But it is no objection that the gift was not made to the donee free from incumbrance, but charged with the perform ance of a particular purpose (ƒ). Accordingly, it was held in a modern case (g), that a gift may be good as a donatio mortis causâ, although it be coupled with a trust that the donee shall provide for the funeral of the donor.

Again, though a delivery to a third party for the donee's use may be good (h), yet a mere delivery to an agent, in the character of agent for the giver, is not sufficient (i).

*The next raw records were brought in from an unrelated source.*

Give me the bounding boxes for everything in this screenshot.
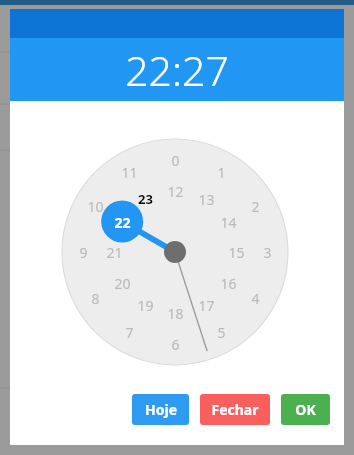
staticText: 19 xyxy=(137,296,154,314)
staticText: 12 xyxy=(167,182,184,200)
staticText: 13 xyxy=(198,190,215,208)
staticText: 22 xyxy=(114,213,131,231)
staticText: 23 xyxy=(138,190,153,208)
staticText: 8 xyxy=(91,289,100,307)
staticText: 0 xyxy=(171,151,180,169)
staticText: 14 xyxy=(220,213,237,231)
staticText: 21 xyxy=(106,243,123,261)
staticText: 10 xyxy=(87,197,104,215)
staticText: 1 xyxy=(217,163,226,181)
staticText: 2 xyxy=(251,197,260,215)
staticText: OK xyxy=(295,400,316,419)
button[interactable]: OK xyxy=(281,394,330,425)
button[interactable]: 22:27 xyxy=(10,38,344,101)
staticText: 16 xyxy=(220,274,237,292)
staticText: 17 xyxy=(198,296,215,314)
staticText: 22:27 xyxy=(125,42,229,98)
staticText: 20 xyxy=(114,274,131,292)
staticText: Fechar xyxy=(211,400,259,419)
staticText: 9 xyxy=(79,243,88,261)
button[interactable] xyxy=(10,9,344,445)
other: Hour selector clock, 22 selected xyxy=(10,9,344,445)
staticText: 5 xyxy=(217,323,226,341)
staticText: 15 xyxy=(228,243,245,261)
staticText: 6 xyxy=(171,335,180,353)
staticText: 3 xyxy=(263,243,272,261)
button[interactable]: Hoje xyxy=(132,394,189,425)
staticText: 7 xyxy=(125,323,134,341)
staticText: Hoje xyxy=(145,400,177,419)
staticText: 11 xyxy=(121,163,138,181)
button[interactable]: Fechar xyxy=(200,394,270,425)
staticText: 18 xyxy=(167,304,184,322)
staticText: 4 xyxy=(251,289,260,307)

But there are cases where the nature of the thing will not admit of a corporeal delivery; and then, it should seem, that a delivery of the means of coming at the possession or making use of the thing given will be sufficient (k). Thus the delivery of the key of a trunk has been decided to amount to the delivery of a trunk and it's contents (1). So the delivery of the key of a warehouse or other place, in which goods of bulk were deposited, has been determined to be a valid delivery of the goods for the purpose of a donatio mortis causá (m). But in these cases it is to be observed, that the key is not to be considered in the light of a symbol in the name of the thing itself; but the delivery of it has been allowed as the delivery of the possession, because it is the way of coming at the possession, or to make use of the thing (n).

So a bond may be a subject of donatio mortis causa, because the property is considered to pass by the delivery (o).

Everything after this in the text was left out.